The book explores different types of captivity—physical imprisonment, societal constraints, and psychological cages. Did this theme come ahead of the plot, or did it rise out of Western genre?

Hmm. Great question. I think with most of my books I have a word that’s rolling around in the back of my head that acts as a kind of guiding theme that I want to explore. For Lady or the Tiger that word was “possession.” I wanted to think about that in all its forms. What do we possess and what possesses us? So, in Belle’s case, there are certainly men and institutions who try to possess her or claim that she is, in fact possessed, but what I wanted to do was show her breaking free of that captivity and claim the right to possess herself.

In your Author's Note, you mention wanting to challenge the YA genre's emphasis on romance as an ultimate goal. Can you elaborate on how Lady or the Tiger responds to these conventions?

Ha. Yes. Let me first start off by saying I don’t hate romance! I really don’t. In fact, I’m in awe of all the very talented YA authors out there who put some serious spice in their books. Teenagers are always and forever going to want to read about love. I know I did (we passed around romance novels under the tables in class). That said, I think making romance the only story, or even the primary one available to young adults and especially teen girls, is limiting. When we are given the monomyth of love as the end all be all solution to happiness, then we start to believe it. Validation and satisfaction become external instead of internal.
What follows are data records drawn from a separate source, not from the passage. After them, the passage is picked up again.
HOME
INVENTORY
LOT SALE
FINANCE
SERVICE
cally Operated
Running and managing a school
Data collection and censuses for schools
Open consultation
This takes away a young women’s power to please herself. Girls are constantly being told to look outward for completion. They can save an entire world but that what really matters, at the end of the day, is getting the guy (or girl or nonbinary). I want young people to have books that are about all kinds of things, ones that don’t always center romantic love. Right now, YA has become almost synonymous with romance, and I think this is largely because studies estimate that something like fifty-five percent of readers are adults. And many of these adults have already been through their trials and tribulations with love. They have a firm identity and are looking for an escape. But that’s not necessarily true for teen readers who are still looking to find themselves. I’m more interested in holding up a mirror for these younger readers, especially girls, to see themselves represented as whole and flawed and complicated characters who accept themselves rather than seek to gain acceptance from someone else. Both things can be true of course, but there is still so much pressure on teenaged girls to look and act a certain way and to cater to external judgement that in Lady or the Tiger I wanted to flip that script. To remind young women that that they don’t always have to please someone else. That their power doesn’t have to be in service to a greater cause. That sometimes it’s okay to just choose yourself.

The original short story "The Lady or the Tiger" leaves readers with an unresolved choice. How did this influence your novel and your decision about its ending?
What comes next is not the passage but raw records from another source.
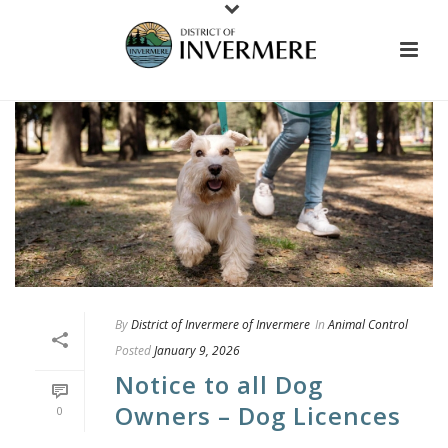
By
District of Invermere of Invermere
In
Animal Control
Posted
January 9, 2026
Notice to all Dog
Owners – Dog Licences
0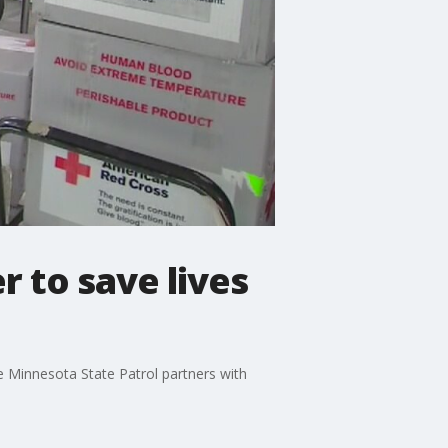
r to save lives
e Minnesota State Patrol partners with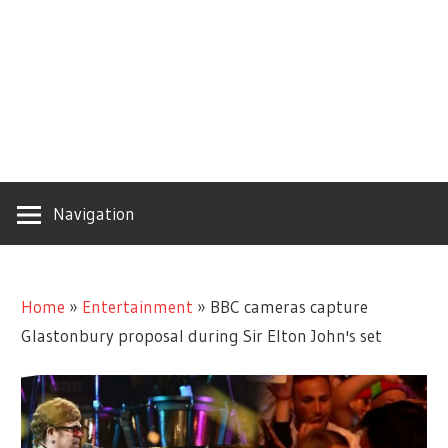
Navigation
Home
»
Entertainment
»
BBC cameras capture
Glastonbury proposal during Sir Elton John's set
Oh my gosh, I love the ending to that original story, and I know I’m not alone. I’ve had countless conversations with strangers reminiscing about our shared experience reading the story for high school English class. None of us can stop thinking about it, even all these years later! There is so much danger in that original story’s ending, but not the kind you expect. And I think that’s what I love about it, the audacity of the writer, Frank R. Stockton, to just let the reader decide what they wanted to happen. The ending says way more about the reader than it does the writer, and when it came to crafting my own version of Lady or the Tiger, I knew I wanted to give the reader that power too.


Where can we find you?

The easiest place to connect with me is at my website www.heatherherrman.com. I’m also @heatherherrmanauthor on Instagram, tiktok, and facebook.

What’s next?

I’m so glad you asked! I’m currently in the middle of drafting a brand-new YA project that features, yet again, a deliciously wicked woman. The powers that be won’t let me talk about it yet, but let’s just say there will be plenty of pointy teeth and blood. I’m hoping to make the official announcement come summer!